The current price differential as well as the high number needed to treat to prevent one infection may discourage the use of the high-dose vaccine. Medicare Part B pays for one dose of either influenza vaccine per season. For patients who paid out of pocket, the 2014–2015 season cost at a typical pharmacy was about $32 for the standard-dose vaccine and $55 for the high-dose.


Conjugate vaccine now recommended for seniors

The 23-valent polysaccharide vaccine (Pneumovax) has been available since 1983 and is recommended in the United States for all adults age 65 and over.

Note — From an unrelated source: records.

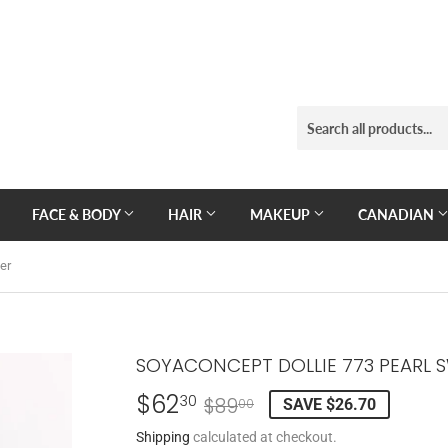
FACE & BODY
HAIR
MAKEUP
CANADIAN
er
SOYACONCEPT DOLLIE 773 PEARL 
$62
REGULAR
$89.00
SALE
$62.30
30
$89
SAVE $26.70
00
PRICE
PRICE
Shipping
calculated at checkout.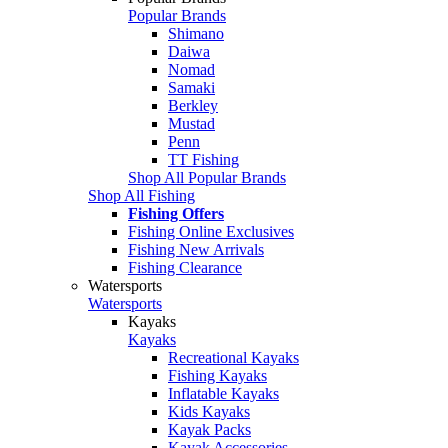
Popular Brands
Shimano
Daiwa
Nomad
Samaki
Berkley
Mustad
Penn
TT Fishing
Shop All Popular Brands
Shop All Fishing
Fishing Offers
Fishing Online Exclusives
Fishing New Arrivals
Fishing Clearance
Watersports
Watersports
Kayaks
Kayaks
Recreational Kayaks
Fishing Kayaks
Inflatable Kayaks
Kids Kayaks
Kayak Packs
Kayak Accessories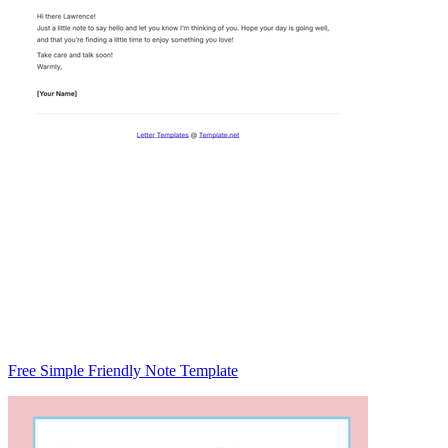
Free Simple Friendly Note Template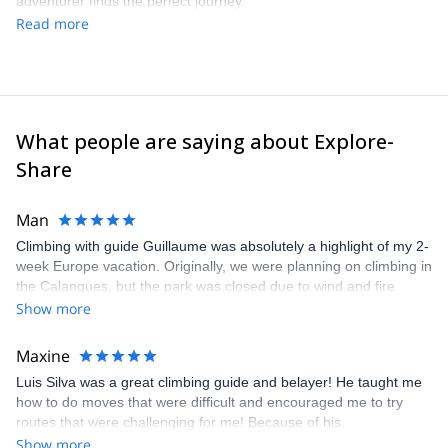
adventurer finds the perfect journey.
Read more
What people are saying about Explore-
Share
Man
Climbing with guide Guillaume was absolutely a highlight of my 2-
week Europe vacation. Originally, we were planning on climbing in
the Calanques, but the park was closed due to wind and fire
danger. Guillaume chose another amazing location (Pic de
Show more
Bretagne) based on my climbing abilities and preferences and
kindly offered train station pick-up and hotel drop off, which I
Maxine
appreciated very much. The multi-pitch route we did was not only
Luis Silva was a great climbing guide and belayer! He taught me
fun but also the right amount of challenge, which I thoroughly
how to do moves that were difficult and encouraged me to try
enjoyed. The communication from the team (Gauthier) was
routes that were challenging for me! Because of his
prompt and clear—highly recommend!
encouragement, I managed to complete these routes! I really
Show more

A 13-valent pneumococcal diphtheria conjugate vaccine (Prevnar 13) has been available since 2010. Until recently, the conjugate vaccine was recommended for children; the only adults for whom it was recommended were those age 19 and over who either were immunocompromised or had a cochlear implant, asplenia, a cerebral spinal fluid leak, or renal failure.

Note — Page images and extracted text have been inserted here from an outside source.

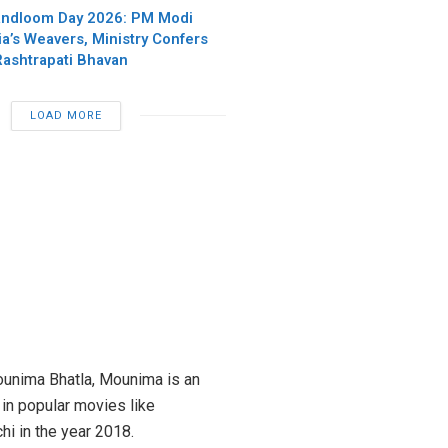
andloom Day 2026: PM Modi
ia’s Weavers, Ministry Confers
Rashtrapati Bhavan
LOAD MORE
Mounima Bhatla, Mounima is an
in popular movies like
hi in the year 2018.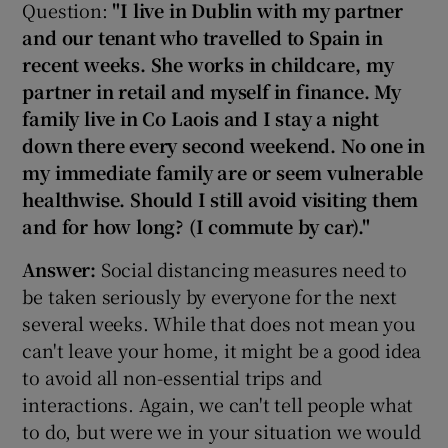
Question:
"I live in Dublin with my partner
and our tenant who travelled to Spain in
recent weeks. She works in childcare, my
partner in retail and myself in finance. My
family live in Co Laois and I stay a night
down there every second weekend. No one in
my immediate family are or seem vulnerable
healthwise. Should I still avoid visiting them
and for how long? (I commute by car)."
Answer:
Social distancing measures need to
be taken seriously by everyone for the next
several weeks. While that does not mean you
can't leave your home, it might be a good idea
to avoid all non-essential trips and
interactions. Again, we can't tell people what
to do, but were we in your situation we would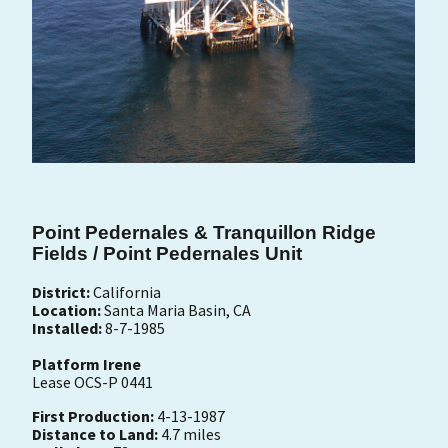
Point Pedernales & Tranquillon Ridge
Fields / Point Pedernales Unit
District:
California
Location:
Santa Maria Basin, CA
Installed:
8-7-1985
Platform Irene
Lease OCS-P 0441
First Production:
4-13-1987
Distance to Land:
4.7 miles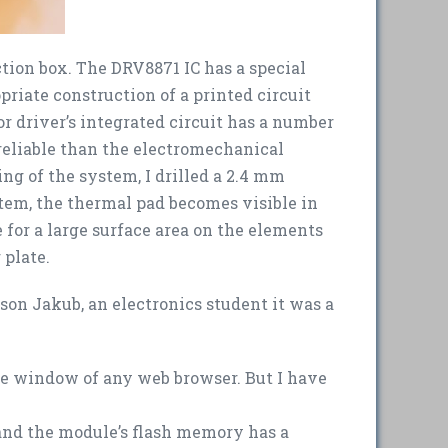
ction box. The DRV8871 IC has a special
priate construction of a printed circuit
or driver’s integrated circuit has a number
 reliable than the electromechanical
ing of the system, I drilled a 2.4 mm
ystem, the thermal pad becomes visible in
e for a large surface area on the elements
 plate.
 son Jakub, an electronics student it was a
the window of any web browser. But I have
, and the module’s flash memory has a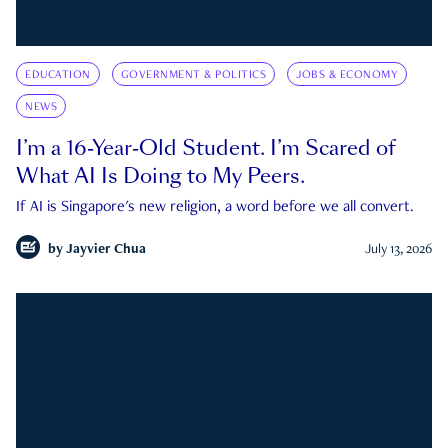
EDUCATION
GOVERNMENT & POLITICS
JOBS & ECONOMY
NEWS
I’m a 16-Year-Old Student. I’m Scared of
What AI Is Doing to My Peers.
If AI is Singapore's new religion, a word before we all convert.
by
Jayvier Chua
July 13, 2026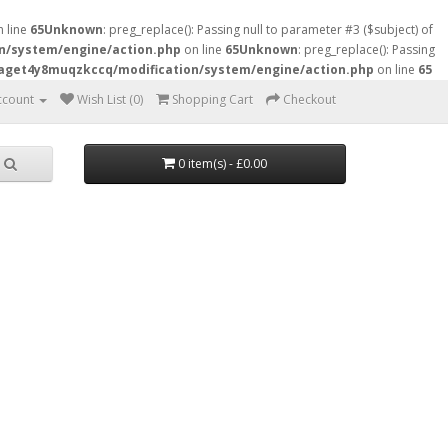
 line
65
Unknown
: preg_replace(): Passing null to parameter #3 ($subject) of
n/system/engine/action.php
on line
65
Unknown
: preg_replace(): Passing
raget4y8muqzkccq/modification/system/engine/action.php
on line
65
ccount
Wish List (0)
Shopping Cart
Checkout
0 item(s) - £0.00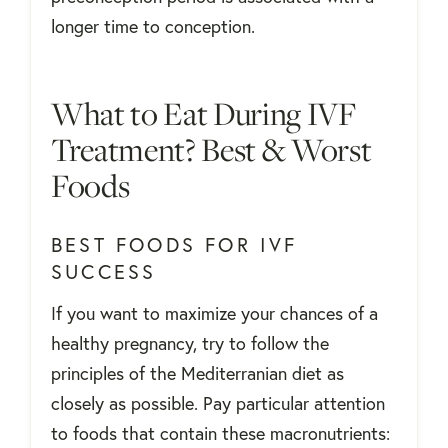
longer time to conception.
What to Eat During IVF
Treatment? Best & Worst
Foods
BEST FOODS FOR IVF
SUCCESS
If you want to maximize your chances of a
healthy pregnancy, try to follow the
principles of the Mediterranian diet as
closely as possible. Pay particular attention
to foods that contain these macronutrients:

The CAPITA trial2 (Community-Acquired Pneumonia Immunisation Trial in Adults) randomized nearly 85,000 people (most 65 and older, and some children) in the Netherlands to receive either the conjugate vaccine or placebo. It found a 46% reduction in community-acquired pneumonia (P = .0006), a 45% reduction in nonbacteremic nonvaccine-type community-acquired pneumonia (P = .0067), and a 75% reduction in vaccine-type invasive pneumococcal disease (P = .0005). Common side effects included pain, swelling at the injection site, limitation of arm movement, fatigue, headache, decreased appetite, chills, and rash.

Based on this one study, the Advisory Committee on Immunization Practices3 recommended that all adults 65 and older receive the conjugate vaccine.

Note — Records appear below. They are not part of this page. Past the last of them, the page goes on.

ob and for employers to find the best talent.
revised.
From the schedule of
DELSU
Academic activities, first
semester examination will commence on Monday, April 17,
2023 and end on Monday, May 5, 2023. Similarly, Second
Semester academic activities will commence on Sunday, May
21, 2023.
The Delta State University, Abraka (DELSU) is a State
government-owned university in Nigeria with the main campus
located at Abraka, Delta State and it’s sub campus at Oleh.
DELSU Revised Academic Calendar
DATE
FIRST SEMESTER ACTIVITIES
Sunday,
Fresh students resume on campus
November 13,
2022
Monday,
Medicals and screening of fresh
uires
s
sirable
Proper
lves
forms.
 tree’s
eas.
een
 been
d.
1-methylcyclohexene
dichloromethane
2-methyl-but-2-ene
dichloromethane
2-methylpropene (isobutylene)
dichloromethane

The recommendations for the conjugate vaccine for all ages are complicated. Limited to those age 65 and older, current recommendations are:

  • For those who have already received the polysaccharide vaccine: get the conjugated vaccine at least 1 year later
  • For those who have never received the polysaccharide vaccine: get the conjugate vaccine now, then the polysaccharide vaccine 6 to 12 months later.

Number needed to treat with the high-dose vs the standard-dose vaccine to prevent one case of
influenza: 200

Whether the Netherlands findings fully apply to the United States is under question. At the time of the study, Dutch infants but not adults had received pneumonia conjugate vaccinations since 2002 with a high compliance rate. Unlike in the United States, the polysaccharide pneumococcal vaccine had not been routinely recommended in the Netherlands. There may have been some indirect immunity due to the “herd” effect, but no direct immunity. With a likely higher background immunity to pneumonia in the United States, the dramatic reduction in infection noted in the Netherlands may not be duplicated here.

For those without Medicare coverage, the 2014–2015 winter season cost at a pharmacy was about $95 for the polysaccharide vaccine and about $200 for the conjugate vaccine. As of February 2, 2015, the Centers for Medicare and Medicaid Services are implementing Medicare Part B coverage to allow initial pneumococcal vaccine for Medicare patients who never received a pneumococcal vaccine under Medicare Part B, and then a different, second pneumococcal vaccine, 1 year after the first vaccine was administered.